Well, the problem I’m faced with now, upon careful reflection is this: If I’m drilling down to the original data type, I’m kind of defeating the whole point of generics in the first place. And that brings us to the whole point of this article.

I should be able to write a line of code like this:

Demand.That(x).IsNonZero().IsBetween(-45, 45);

And that code should be handled by generics that correctly infer the type of x and select the right code to execute, but I can’t. And the reason I can’t is because (1) you can’t use ValueType as a constraint for generics and (2) there is no common interface for numeric types in the BCL.

This is an egregious oversight in the Framework. Worse, it’s been an outstanding complaint on Microsoft Connect since 2004. Through multiple iterations of the Framework, despite numerous postings on the site and clamorings for the oversight to be corrected, Microsoft has yet to do anything about it. For some reason, they seem to think it’s less important than things like Office Integration, UI overhauls, destroying the usability of online help, and making Web services as difficult and unpredictable to use as possible.

It baffles me that Microsoft’s own responses to the issue have been questions like “How would you use this functionality?” Are they kidding me? There are so many uses for this it’s not even funny.

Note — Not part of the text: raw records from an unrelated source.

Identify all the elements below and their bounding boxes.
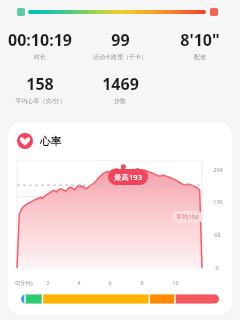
staticText: 10: [172, 279, 179, 286]
staticText: 8: [140, 279, 144, 286]
staticText: 步数: [114, 97, 126, 105]
staticText: 136: [213, 198, 223, 205]
staticText: 204: [213, 166, 223, 173]
button[interactable]: [21, 292, 219, 306]
staticText: 1469: [102, 73, 139, 95]
staticText: 平均心率（次/分）: [15, 97, 66, 105]
button[interactable]: 99: [80, 29, 160, 61]
button[interactable]: 158: [0, 73, 80, 105]
button[interactable]: 8'10": [160, 29, 240, 61]
other: Heart rate: [17, 133, 33, 149]
staticText: 2: [46, 279, 50, 286]
staticText: 最高193: [114, 172, 142, 182]
staticText: 4: [77, 279, 81, 286]
staticText: 68: [214, 231, 221, 238]
button[interactable]: 00:10:19: [0, 29, 80, 61]
staticText: 8'10": [180, 29, 220, 51]
staticText: 平均158: [176, 213, 199, 221]
staticText: 158: [26, 73, 54, 95]
staticText: 心率: [40, 135, 61, 148]
staticText: 0: [215, 264, 219, 271]
staticText: 时长: [34, 53, 46, 61]
staticText: 0(分钟): [15, 279, 33, 287]
staticText: 活动卡路里（千卡）: [93, 53, 147, 61]
staticText: 配速: [194, 53, 206, 61]
staticText: 99: [111, 29, 130, 51]
button[interactable]: 1469: [80, 73, 160, 105]
staticText: 6: [108, 279, 112, 286]
button[interactable]: Heart rate: [8, 123, 232, 315]
staticText: 00:10:19: [8, 29, 72, 51]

  • What happens when you have an array or list of heterogenous numeric types and need to work with them in some meaningful way using a generic (possibly a delegate)?

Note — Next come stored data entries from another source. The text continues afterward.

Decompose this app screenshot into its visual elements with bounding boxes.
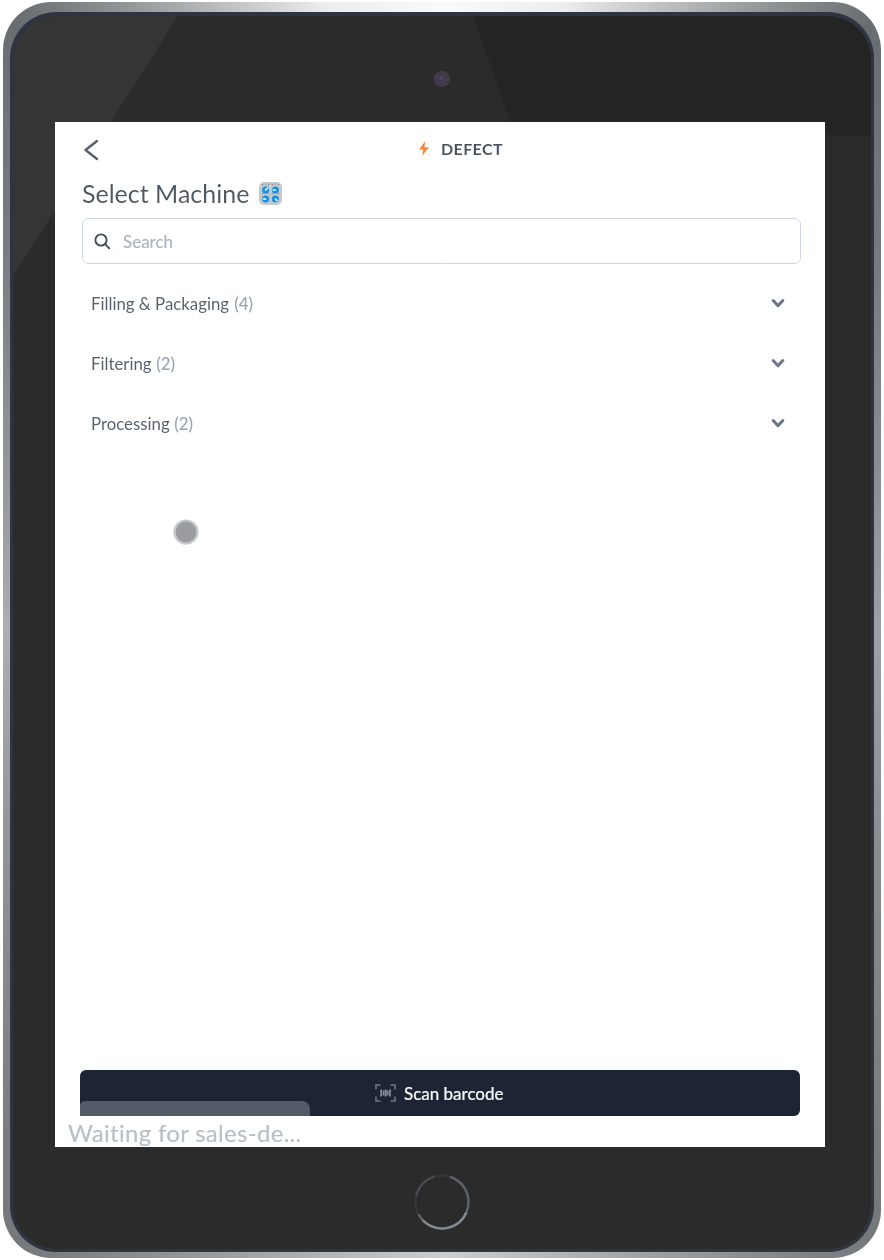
button[interactable]: Filling & Packaging — [82, 281, 801, 325]
button[interactable]: Filtering — [82, 341, 801, 385]
button[interactable]: Processing — [82, 401, 801, 445]
staticText: Scan barcode — [404, 1083, 504, 1103]
staticText: Filling & Packaging — [91, 293, 230, 313]
staticText: (4) — [230, 293, 254, 313]
button[interactable]: Search — [82, 218, 801, 264]
staticText: (2) — [152, 353, 176, 373]
staticText: Waiting for sales-de... — [68, 1118, 302, 1147]
staticText: (2) — [170, 413, 194, 433]
staticText: Processing — [91, 413, 170, 433]
button[interactable]: DEFECT — [419, 137, 503, 159]
staticText: Select Machine — [82, 178, 250, 208]
button[interactable]: Scan barcode — [80, 1070, 800, 1116]
staticText: Search — [123, 231, 174, 251]
button[interactable] — [73, 132, 109, 168]
staticText: DEFECT — [441, 139, 503, 158]
staticText: Filtering — [91, 353, 152, 373]
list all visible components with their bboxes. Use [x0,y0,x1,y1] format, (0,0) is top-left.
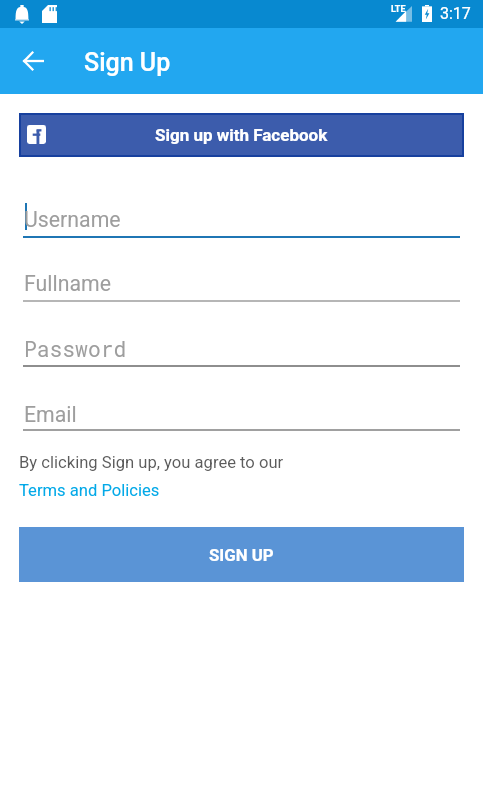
staticText: By clicking Sign up, you agree to our [19,453,284,472]
button[interactable]: Fullname [19,262,464,306]
button[interactable]: Username [19,198,464,242]
staticText: Fullname [24,271,111,296]
staticText: Password [24,335,127,363]
staticText: 3:17 [440,4,471,23]
button[interactable]: Back [11,39,55,83]
button[interactable]: SIGN UP [19,527,464,582]
staticText: Email [24,402,77,427]
staticText: LTE [391,4,406,15]
button[interactable]: Terms and Policies [19,481,160,500]
staticText: Sign up with Facebook [155,125,328,145]
staticText: Sign Up [84,48,171,77]
button[interactable]: Email [19,391,464,435]
button[interactable]: Sign up with Facebook [19,113,464,157]
button[interactable]: Password [19,327,464,371]
staticText: Username [24,207,121,232]
staticText: SIGN UP [209,545,274,565]
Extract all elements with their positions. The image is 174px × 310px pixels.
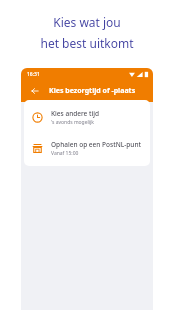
staticText: 's avonds mogelijk: [51, 119, 95, 126]
staticText: het best uitkomt: [40, 35, 134, 51]
staticText: Kies andere tijd: [51, 109, 100, 118]
staticText: Ophalen op een PostNL-punt: [51, 140, 141, 149]
staticText: Kies bezorgtijd of -plaats: [49, 86, 136, 96]
button[interactable]: Terug: [27, 83, 43, 99]
staticText: 16:31: [27, 71, 40, 78]
button[interactable]: Kies andere tijd: [24, 106, 150, 129]
staticText: Vanaf 15:00: [51, 150, 79, 157]
staticText: Kies wat jou: [53, 14, 121, 30]
button[interactable]: Ophalen op een PostNL-punt: [24, 137, 150, 160]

  • What happens when you want to write a program that converts 16-bit data to 32-bit data, or floating point data to Long data, or work with both at the same time using a common algorithm?

  • What happens when you need to work with graphics algorithms common to photo processing software?

  • What happens when you need to work with the many different types of value types and convert them back and forth quickly and efficiently as you would in, say, an online game?

  • Or, as in my case, what happens when you’re writing a reusable framework for validation and boxing and unboxing are simply not an option, and a generic solution would handily solve the problem, but you can’t because there’s no common interface – no One Ring that binds them all together?

It’s about time this issue was resolved. And this isn’t something the open source community can fix. This is something Microsoft has to fix, in the BCL, for the good of all humanity. Six years is far too long to leave something this painfully obvious outstanding.